Even if the employer’s social media policy is found to be unlawful, the NLRB will not automatically presume the imposed disciplinary action was also improper. Such a determination requires a review of the content and context of the employee’s offending activity. In order to determine whether the employee’s social media communications qualify as protected “concerted activity,” the NLRB will consider whether the employee acted with other employees and not solely by, and on behalf of, himself or herself, in an effort to initiate, induce or to prepare for group action rather than merely expressing an individual gripe.
As noted in our earlier discussion of this topic, the NLRB tends to disallow employer discipline of employees for using strong language or engaging in offensive actions in the context of protesting working conditions. The NLRB’s second report, which analyzes 14 separate employer disciplinary actions, highlights just how nuanced the agency’s factual determination can be in practice.
In several instances in which the NLRB invalidated the employer’s social media policy, the employee’s discharge under that policy was still upheld because the communications at issue did not warrant protection (i.e., they were not “concerted activity”). The agency upheld the employee’s dismissal because the activities were found to be mere expressions of personal anger or individual gripes which bore only a tangential relationship to the terms and conditions of employment, and which were not intended to induce group action (examples include, a bartender complaining on a social network about dishonest employees who gave away alcohol; and a phlebotomist’s profane outburst on a social network against her employer and the coworkers she hates).
Where there is no clear audience for the individual rant, the NLRB will generally find that the communication is not intended to induce group action. If the commentary is directed to a social media space that could reach coworkers, however, such as when the employee and co-workers are social network friends, the NLRB will examine the audience’s reception of the statement. If a complaint is made to an audience of other workers and it does not elicit a response, the guidelines suggest that the NLRB would find the communication unprotected (for example, a truck driver’s social network complaints about his supervisor’s unresponsiveness, which went unacknowledged by his co-worker social network friends, were found to be an individual gripe not initiated to induce group activity). If other workers pick up or develop the discussion, the NLRB is more likely to find that the comment induced group action. This, in turn, can convert what would otherwise have been an “individual rant” into concerted labor activity (for example, the agency found a veterinarian hospital employee’s social network complaint about a co-worker’s promotion to be protected concerted activity when it induced a social network conversation with three other coworkers regarding the hospital’s promotion policy).
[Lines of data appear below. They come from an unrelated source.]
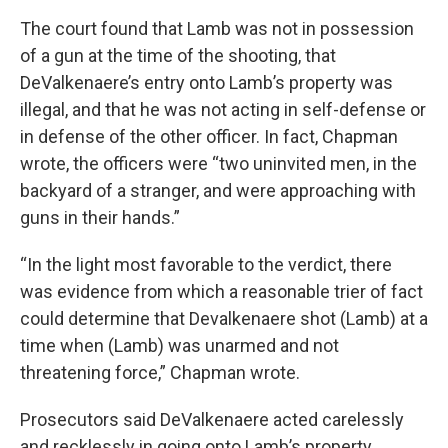
The court found that Lamb was not in possession
of a gun at the time of the shooting, that
DeValkenaere’s entry onto Lamb’s property was
illegal, and that he was not acting in self-defense or
in defense of the other officer. In fact, Chapman
wrote, the officers were “two uninvited men, in the
backyard of a stranger, and were approaching with
guns in their hands.”
“In the light most favorable to the verdict, there
was evidence from which a reasonable trier of fact
could determine that Devalkenaere shot (Lamb) at a
time when (Lamb) was unarmed and not
threatening force,” Chapman wrote.
Prosecutors said DeValkenaere acted carelessly
and recklessly in going onto Lamb’s property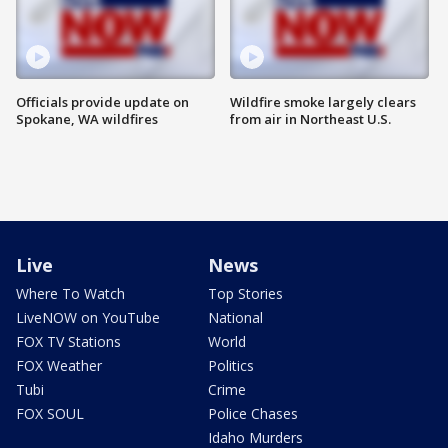
Officials provide update on
Wildfire smoke largely clears
Spokane, WA wildfires
from air in Northeast U.S.
Live
News
Where To Watch
Top Stories
LiveNOW on YouTube
National
FOX TV Stations
World
FOX Weather
Politics
Tubi
Crime
FOX SOUL
Police Chases
Idaho Murders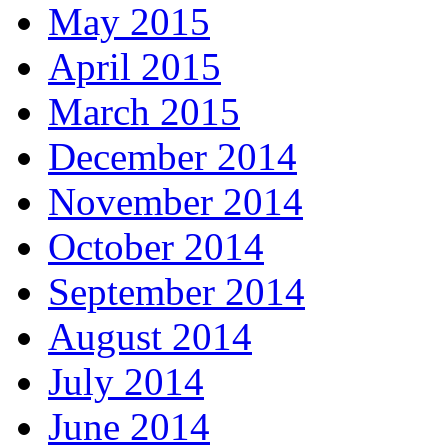
May 2015
April 2015
March 2015
December 2014
November 2014
October 2014
September 2014
August 2014
July 2014
June 2014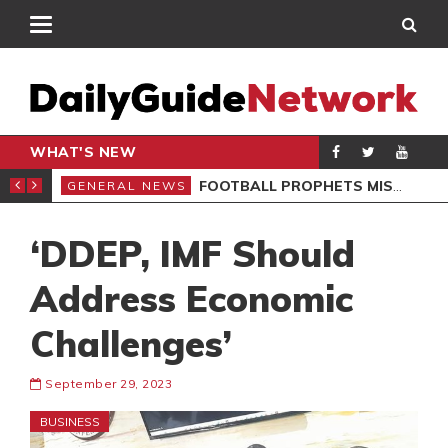
WHAT'S NEW
SIVES BLAST
FOOTBALL PROPHETS MISLEAD GHANAIANS – ST. SARK
GENERAL NEWS
GEN
‘DDEP, IMF Should
Address Economic
Challenges’
September 29, 2023
BUSINESS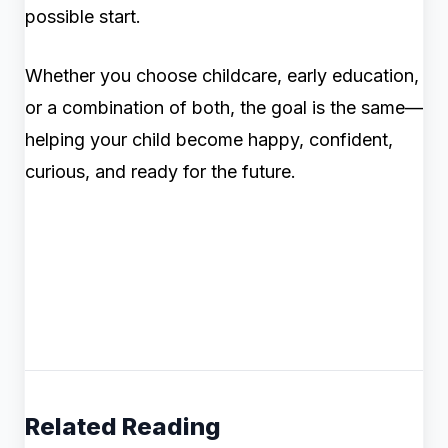
possible start.
Whether you choose childcare, early education,
or a combination of both, the goal is the same—
helping your child become happy, confident,
curious, and ready for the future.
Related Reading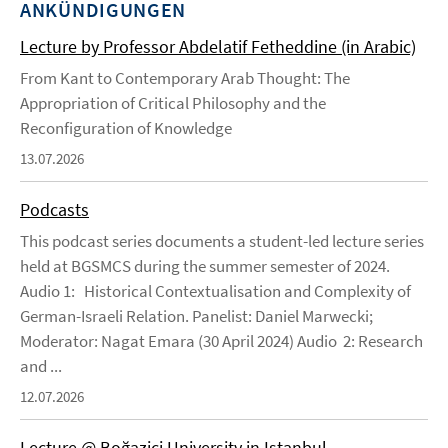
ANKÜNDIGUNGEN
Lecture by Professor Abdelatif Fetheddine (in Arabic)
From Kant to Contemporary Arab Thought: The
Appropriation of Critical Philosophy and the
Reconfiguration of Knowledge
13.07.2026
Podcasts
This podcast series documents a student-led lecture series
held at BGSMCS during the summer semester of 2024.
Audio 1: Historical Contextualisation and Complexity of
German-Israeli Relation. Panelist: Daniel Marwecki;
Moderator: Nagat Emara (30 April 2024) Audio 2: Research
and ...
12.07.2026
Lecture @ Boğaziçi University in Istanbul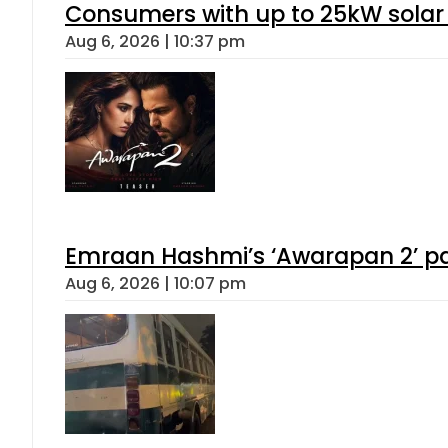
Consumers with up to 25kW solar
Aug 6, 2026 | 10:37 pm
Emraan Hashmi’s ‘Awarapan 2’ pas
Aug 6, 2026 | 10:07 pm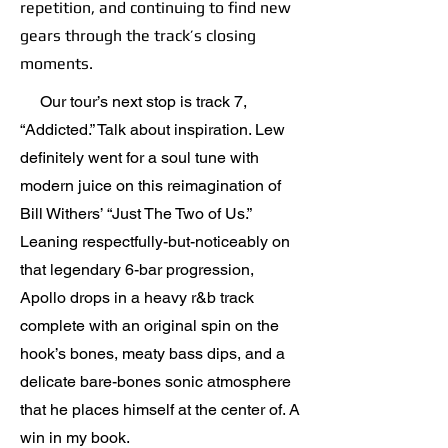
repetition, and continuing to find new
gears through the track’s closing
moments.
Our tour’s next stop is track 7,
“Addicted.” Talk about inspiration. Lew
definitely went for a soul tune with
modern juice on this reimagination of
Bill Withers’ “Just The Two of Us.”
Leaning respectfully-but-noticeably on
that legendary 6-bar progression,
Apollo drops in a heavy r&b track
complete with an original spin on the
hook’s bones, meaty bass dips, and a
delicate bare-bones sonic atmosphere
that he places himself at the center of. A
win in my book.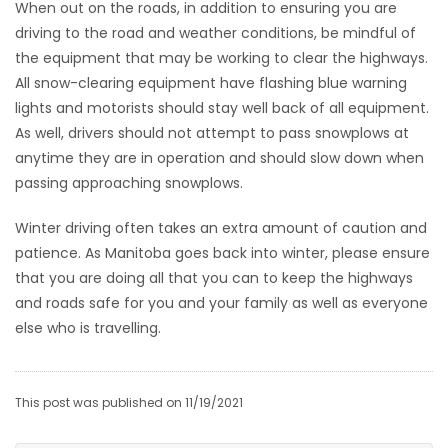
When out on the roads, in addition to ensuring you are
driving to the road and weather conditions, be mindful of
the equipment that may be working to clear the highways.
All snow-clearing equipment have flashing blue warning
lights and motorists should stay well back of all equipment.
As well, drivers should not attempt to pass snowplows at
anytime they are in operation and should slow down when
passing approaching snowplows.
Winter driving often takes an extra amount of caution and
patience. As Manitoba goes back into winter, please ensure
that you are doing all that you can to keep the highways
and roads safe for you and your family as well as everyone
else who is travelling.
This post was published on 11/19/2021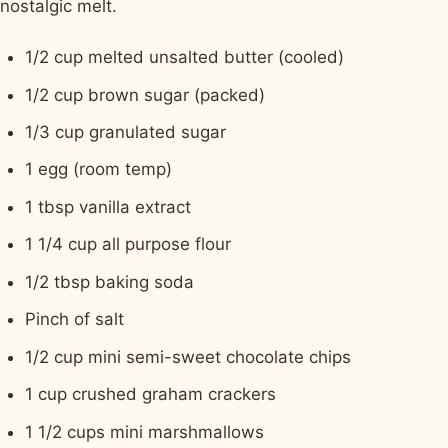
nostalgic melt.
1/2 cup melted unsalted butter (cooled)
1/2 cup brown sugar (packed)
1/3 cup granulated sugar
1 egg (room temp)
1 tbsp vanilla extract
1 1/4 cup all purpose flour
1/2 tbsp baking soda
Pinch of salt
1/2 cup mini semi-sweet chocolate chips
1 cup crushed graham crackers
1 1/2 cups mini marshmallows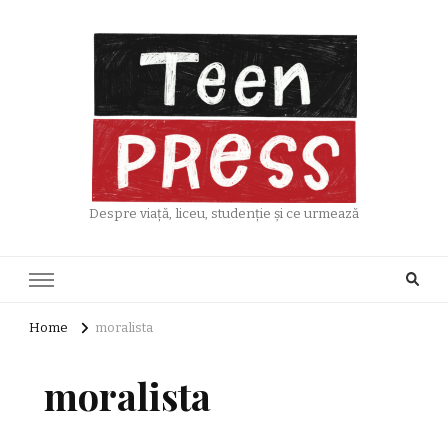
Despre viață, liceu, studenție și ce urmează
Home
moralista
moralista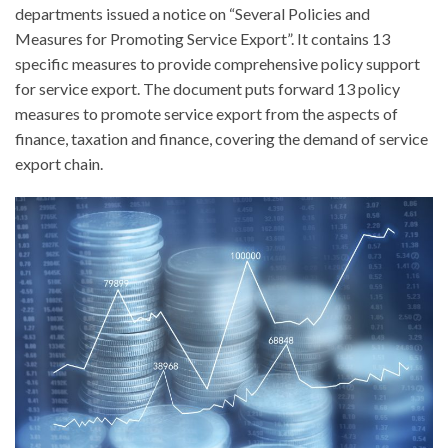
departments issued a notice on “Several Policies and
Measures for Promoting Service Export”. It contains 13
specific measures to provide comprehensive policy support
for service export. The document puts forward 13 policy
measures to promote service export from the aspects of
finance, taxation and finance, covering the demand of service
export chain.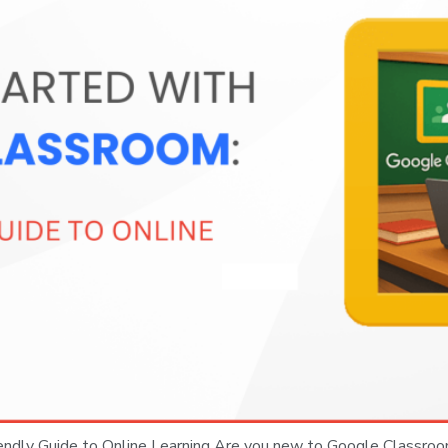
iendly Guide to Online Learning Are you new to Google Classro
Employers should note that communications will constitute concerted activity whenever there is group interaction regarding Section 7 rights; the employees need not act (or even have a current plan to initiate action) in order to meet this standard.
Keeping Your Company’s Social Media Practices Up-to-Date
In light of the speed at which technology and social media usage have expanded in the workplace in recent years (with no slow-down in sight), and given the NLRB decisions and guidelines discussed above, now is the time for employers to review their social media policies.